Please reproduce the entries that follow, keeping each word intact.

● ● ● ● ●

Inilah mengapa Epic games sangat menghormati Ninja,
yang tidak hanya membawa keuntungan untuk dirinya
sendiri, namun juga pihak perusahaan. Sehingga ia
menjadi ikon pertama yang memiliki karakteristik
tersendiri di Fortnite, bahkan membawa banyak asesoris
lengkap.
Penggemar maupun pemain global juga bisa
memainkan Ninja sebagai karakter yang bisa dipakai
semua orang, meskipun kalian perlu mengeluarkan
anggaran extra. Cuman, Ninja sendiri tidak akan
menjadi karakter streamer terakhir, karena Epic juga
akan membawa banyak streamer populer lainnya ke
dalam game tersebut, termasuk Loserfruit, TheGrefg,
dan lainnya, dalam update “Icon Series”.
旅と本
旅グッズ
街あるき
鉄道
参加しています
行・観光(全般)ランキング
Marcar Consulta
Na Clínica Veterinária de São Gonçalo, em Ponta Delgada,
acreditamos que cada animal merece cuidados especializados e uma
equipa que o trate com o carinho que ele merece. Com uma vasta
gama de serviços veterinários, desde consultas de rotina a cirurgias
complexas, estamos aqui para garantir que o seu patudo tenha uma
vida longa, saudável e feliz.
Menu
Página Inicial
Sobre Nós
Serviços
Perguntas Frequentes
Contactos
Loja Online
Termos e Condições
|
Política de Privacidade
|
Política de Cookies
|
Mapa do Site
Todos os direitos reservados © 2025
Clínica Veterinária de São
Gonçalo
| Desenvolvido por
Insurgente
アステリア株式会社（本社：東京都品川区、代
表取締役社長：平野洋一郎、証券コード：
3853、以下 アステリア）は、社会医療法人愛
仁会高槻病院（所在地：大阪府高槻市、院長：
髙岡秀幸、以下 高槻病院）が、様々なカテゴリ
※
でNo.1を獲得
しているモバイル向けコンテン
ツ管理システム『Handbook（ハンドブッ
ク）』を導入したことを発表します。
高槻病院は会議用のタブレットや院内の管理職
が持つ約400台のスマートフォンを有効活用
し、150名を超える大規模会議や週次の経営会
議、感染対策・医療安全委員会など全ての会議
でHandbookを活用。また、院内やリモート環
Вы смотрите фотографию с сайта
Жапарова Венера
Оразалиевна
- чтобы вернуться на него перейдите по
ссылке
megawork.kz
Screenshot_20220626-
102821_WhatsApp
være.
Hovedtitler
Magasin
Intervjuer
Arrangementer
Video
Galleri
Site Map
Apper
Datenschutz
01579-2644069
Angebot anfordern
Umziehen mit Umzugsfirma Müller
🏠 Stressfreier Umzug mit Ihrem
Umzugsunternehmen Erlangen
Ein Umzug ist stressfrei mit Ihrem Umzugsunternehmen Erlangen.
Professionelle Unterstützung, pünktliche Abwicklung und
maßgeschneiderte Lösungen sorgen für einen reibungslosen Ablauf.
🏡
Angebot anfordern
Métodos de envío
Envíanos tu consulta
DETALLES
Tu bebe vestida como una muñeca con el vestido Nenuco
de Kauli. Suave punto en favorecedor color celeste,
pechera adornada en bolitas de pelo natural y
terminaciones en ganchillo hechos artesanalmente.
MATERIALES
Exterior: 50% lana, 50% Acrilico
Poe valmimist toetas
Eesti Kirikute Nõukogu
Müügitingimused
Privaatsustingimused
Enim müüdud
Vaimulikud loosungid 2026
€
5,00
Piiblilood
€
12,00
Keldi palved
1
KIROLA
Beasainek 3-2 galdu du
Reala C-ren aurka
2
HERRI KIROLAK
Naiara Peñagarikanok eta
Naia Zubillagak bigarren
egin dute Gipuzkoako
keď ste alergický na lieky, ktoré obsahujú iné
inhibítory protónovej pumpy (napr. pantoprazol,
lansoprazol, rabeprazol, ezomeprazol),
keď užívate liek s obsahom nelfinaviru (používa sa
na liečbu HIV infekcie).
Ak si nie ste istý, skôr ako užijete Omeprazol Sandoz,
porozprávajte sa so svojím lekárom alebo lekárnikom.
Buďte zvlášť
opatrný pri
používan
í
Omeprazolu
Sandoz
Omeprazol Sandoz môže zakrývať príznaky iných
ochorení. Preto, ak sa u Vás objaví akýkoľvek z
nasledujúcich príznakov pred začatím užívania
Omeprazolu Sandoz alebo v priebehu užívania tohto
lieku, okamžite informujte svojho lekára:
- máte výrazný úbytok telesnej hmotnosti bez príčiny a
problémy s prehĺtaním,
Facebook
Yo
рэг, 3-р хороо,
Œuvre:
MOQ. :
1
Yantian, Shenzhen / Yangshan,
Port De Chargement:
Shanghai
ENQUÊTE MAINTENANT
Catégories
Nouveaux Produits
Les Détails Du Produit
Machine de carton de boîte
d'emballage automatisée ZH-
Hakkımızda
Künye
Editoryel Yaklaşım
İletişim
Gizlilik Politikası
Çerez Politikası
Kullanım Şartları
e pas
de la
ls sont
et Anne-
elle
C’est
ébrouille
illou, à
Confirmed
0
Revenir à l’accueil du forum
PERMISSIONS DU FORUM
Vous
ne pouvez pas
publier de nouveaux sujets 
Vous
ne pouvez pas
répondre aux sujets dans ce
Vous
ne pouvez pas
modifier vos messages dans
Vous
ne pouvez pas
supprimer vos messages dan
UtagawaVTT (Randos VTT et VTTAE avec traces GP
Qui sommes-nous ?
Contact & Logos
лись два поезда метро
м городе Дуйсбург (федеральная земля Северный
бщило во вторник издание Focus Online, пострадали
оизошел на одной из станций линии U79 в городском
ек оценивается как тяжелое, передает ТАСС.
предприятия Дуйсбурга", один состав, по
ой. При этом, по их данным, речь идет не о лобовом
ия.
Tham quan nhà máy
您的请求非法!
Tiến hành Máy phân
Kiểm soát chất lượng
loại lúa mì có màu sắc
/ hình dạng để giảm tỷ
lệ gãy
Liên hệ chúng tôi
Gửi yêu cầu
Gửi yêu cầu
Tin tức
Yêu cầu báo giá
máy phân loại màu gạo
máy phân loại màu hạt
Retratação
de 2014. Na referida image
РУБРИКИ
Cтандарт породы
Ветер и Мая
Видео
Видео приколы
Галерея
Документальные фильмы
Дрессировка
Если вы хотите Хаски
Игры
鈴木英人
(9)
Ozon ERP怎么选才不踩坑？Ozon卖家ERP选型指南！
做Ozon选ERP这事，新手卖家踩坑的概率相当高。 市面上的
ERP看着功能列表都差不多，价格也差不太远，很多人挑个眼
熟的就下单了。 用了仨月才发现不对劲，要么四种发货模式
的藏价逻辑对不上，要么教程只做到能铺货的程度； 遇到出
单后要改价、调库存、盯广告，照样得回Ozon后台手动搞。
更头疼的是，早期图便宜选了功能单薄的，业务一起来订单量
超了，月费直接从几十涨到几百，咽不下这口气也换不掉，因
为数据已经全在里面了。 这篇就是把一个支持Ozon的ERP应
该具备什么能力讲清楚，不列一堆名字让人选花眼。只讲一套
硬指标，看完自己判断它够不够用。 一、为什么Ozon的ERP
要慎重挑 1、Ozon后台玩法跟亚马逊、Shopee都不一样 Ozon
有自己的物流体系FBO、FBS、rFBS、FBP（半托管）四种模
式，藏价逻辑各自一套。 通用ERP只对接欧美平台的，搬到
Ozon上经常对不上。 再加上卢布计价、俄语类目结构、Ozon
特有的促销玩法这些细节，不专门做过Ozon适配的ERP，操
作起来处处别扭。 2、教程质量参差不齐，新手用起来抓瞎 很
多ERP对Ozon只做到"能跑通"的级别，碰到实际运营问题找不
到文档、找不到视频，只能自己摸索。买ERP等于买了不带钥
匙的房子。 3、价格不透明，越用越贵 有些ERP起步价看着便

● ● ● ● ●

» Answer area
Inilah mengapa Epic games sangat menghormati Ninja,
yang tidak hanya membawa keuntungan untuk dirinya
sendiri, namun juga pihak perusahaan. Sehingga ia
menjadi ikon pertama yang memiliki karakteristik
tersendiri di Fortnite, bahkan membawa banyak asesoris
lengkap.
Penggemar maupun pemain global juga bisa
memainkan Ninja sebagai karakter yang bisa dipakai
semua orang, meskipun kalian perlu mengeluarkan
anggaran extra. Cuman, Ninja sendiri tidak akan
menjadi karakter streamer terakhir, karena Epic juga
akan membawa banyak streamer populer lainnya ke
dalam game tersebut, termasuk Loserfruit, TheGrefg,
dan lainnya, dalam update “Icon Series”.
旅と本
旅グッズ
街あるき
鉄道
参加しています
行・観光(全般)ランキング
Marcar Consulta
Na Clínica Veterinária de São Gonçalo, em Ponta Delgada,
acreditamos que cada animal merece cuidados especializados e uma
equipa que o trate com o carinho que ele merece. Com uma vasta
gama de serviços veterinários, desde consultas de rotina a cirurgias
complexas, estamos aqui para garantir que o seu patudo tenha uma
vida longa, saudável e feliz.
Menu
Página Inicial
Sobre Nós
Serviços
Perguntas Frequentes
Contactos
Loja Online
Termos e Condições
|
Política de Privacidade
|
Política de Cookies
|
Mapa do Site
Todos os direitos reservados © 2025
Clínica Veterinária de São
Gonçalo
| Desenvolvido por
Insurgente
アステリア株式会社（本社：東京都品川区、代
表取締役社長：平野洋一郎、証券コード：
3853、以下 アステリア）は、社会医療法人愛
仁会高槻病院（所在地：大阪府高槻市、院長：
髙岡秀幸、以下 高槻病院）が、様々なカテゴリ
※
でNo.1を獲得
しているモバイル向けコンテン
ツ管理システム『Handbook（ハンドブッ
ク）』を導入したことを発表します。
高槻病院は会議用のタブレットや院内の管理職
が持つ約400台のスマートフォンを有効活用
し、150名を超える大規模会議や週次の経営会
議、感染対策・医療安全委員会など全ての会議
でHandbookを活用。また、院内やリモート環
Вы смотрите фотографию с сайта
Жапарова Венера
Оразалиевна
- чтобы вернуться на него перейдите по
ссылке
megawork.kz
Screenshot_20220626-
102821_WhatsApp
være.
Hovedtitler
Magasin
Intervjuer
Arrangementer
Video
Galleri
Site Map
Apper
Datenschutz
01579-2644069
Angebot anfordern
Umziehen mit Umzugsfirma Müller
🏠 Stressfreier Umzug mit Ihrem
Umzugsunternehmen Erlangen
Ein Umzug ist stressfrei mit Ihrem Umzugsunternehmen Erlangen.
Professionelle Unterstützung, pünktliche Abwicklung und
maßgeschneiderte Lösungen sorgen für einen reibungslosen Ablauf.
🏡
Angebot anfordern
Métodos de envío
Envíanos tu consulta
DETALLES
Tu bebe vestida como una muñeca con el vestido Nenuco
de Kauli. Suave punto en favorecedor color celeste,
pechera adornada en bolitas de pelo natural y
terminaciones en ganchillo hechos artesanalmente.
MATERIALES
Exterior: 50% lana, 50% Acrilico
Poe valmimist toetas
Eesti Kirikute Nõukogu
Müügitingimused
Privaatsustingimused
Enim müüdud
Vaimulikud loosungid 2026
€
5,00
Piiblilood
€
12,00
Keldi palved
1
KIROLA
Beasainek 3-2 galdu du
Reala C-ren aurka
2
HERRI KIROLAK
Naiara Peñagarikanok eta
Naia Zubillagak bigarren
egin dute Gipuzkoako
keď ste alergický na lieky, ktoré obsahujú iné
inhibítory protónovej pumpy (napr. pantoprazol,
lansoprazol, rabeprazol, ezomeprazol),
keď užívate liek s obsahom nelfinaviru (používa sa
na liečbu HIV infekcie).
Ak si nie ste istý, skôr ako užijete Omeprazol Sandoz,
porozprávajte sa so svojím lekárom alebo lekárnikom.
Buďte zvlášť
opatrný pri
používan
í
Omeprazolu
Sandoz
Omeprazol Sandoz môže zakrývať príznaky iných
ochorení. Preto, ak sa u Vás objaví akýkoľvek z
nasledujúcich príznakov pred začatím užívania
Omeprazolu Sandoz alebo v priebehu užívania tohto
lieku, okamžite informujte svojho lekára:
- máte výrazný úbytok telesnej hmotnosti bez príčiny a
problémy s prehĺtaním,
Facebook
Yo
рэг, 3-р хороо,
Œuvre:
MOQ. :
1
Yantian, Shenzhen / Yangshan,
Port De Chargement:
Shanghai
ENQUÊTE MAINTENANT
Catégories
Nouveaux Produits
Les Détails Du Produit
Machine de carton de boîte
d'emballage automatisée ZH-
Hakkımızda
Künye
Editoryel Yaklaşım
İletişim
Gizlilik Politikası
Çerez Politikası
Kullanım Şartları
e pas
de la
ls sont
et Anne-
elle
C’est
ébrouille
illou, à
Confirmed
0
Revenir à l’accueil du forum
PERMISSIONS DU FORUM
Vous
ne pouvez pas
publier de nouveaux sujets 
Vous
ne pouvez pas
répondre aux sujets dans ce
Vous
ne pouvez pas
modifier vos messages dans
Vous
ne pouvez pas
supprimer vos messages dan
UtagawaVTT (Randos VTT et VTTAE avec traces GP
Qui sommes-nous ?
Contact & Logos
лись два поезда метро
м городе Дуйсбург (федеральная земля Северный
бщило во вторник издание Focus Online, пострадали
оизошел на одной из станций линии U79 в городском
ек оценивается как тяжелое, передает ТАСС.
предприятия Дуйсбурга", один состав, по
ой. При этом, по их данным, речь идет не о лобовом
ия.
Tham quan nhà máy
您的请求非法!
Tiến hành Máy phân
Kiểm soát chất lượng
loại lúa mì có màu sắc
/ hình dạng để giảm tỷ
lệ gãy
Liên hệ chúng tôi
Gửi yêu cầu
Gửi yêu cầu
Tin tức
Yêu cầu báo giá
máy phân loại màu gạo
máy phân loại màu hạt
Retratação
de 2014. Na referida image
РУБРИКИ
Cтандарт породы
Ветер и Мая
Видео
Видео приколы
Галерея
Документальные фильмы
Дрессировка
Если вы хотите Хаски
Игры
鈴木英人
(9)
Ozon ERP怎么选才不踩坑？Ozon卖家ERP选型指南！
做Ozon选ERP这事，新手卖家踩坑的概率相当高。 市面上的
ERP看着功能列表都差不多，价格也差不太远，很多人挑个眼
熟的就下单了。 用了仨月才发现不对劲，要么四种发货模式
的藏价逻辑对不上，要么教程只做到能铺货的程度； 遇到出
单后要改价、调库存、盯广告，照样得回Ozon后台手动搞。
更头疼的是，早期图便宜选了功能单薄的，业务一起来订单量
超了，月费直接从几十涨到几百，咽不下这口气也换不掉，因
为数据已经全在里面了。 这篇就是把一个支持Ozon的ERP应
该具备什么能力讲清楚，不列一堆名字让人选花眼。只讲一套
硬指标，看完自己判断它够不够用。 一、为什么Ozon的ERP
要慎重挑 1、Ozon后台玩法跟亚马逊、Shopee都不一样 Ozon
有自己的物流体系FBO、FBS、rFBS、FBP（半托管）四种模
式，藏价逻辑各自一套。 通用ERP只对接欧美平台的，搬到
Ozon上经常对不上。 再加上卢布计价、俄语类目结构、Ozon
特有的促销玩法这些细节，不专门做过Ozon适配的ERP，操
作起来处处别扭。 2、教程质量参差不齐，新手用起来抓瞎 很
多ERP对Ozon只做到"能跑通"的级别，碰到实际运营问题找不
到文档、找不到视频，只能自己摸索。买ERP等于买了不带钥
匙的房子。 3、价格不透明，越用越贵 有些ERP起步价看着便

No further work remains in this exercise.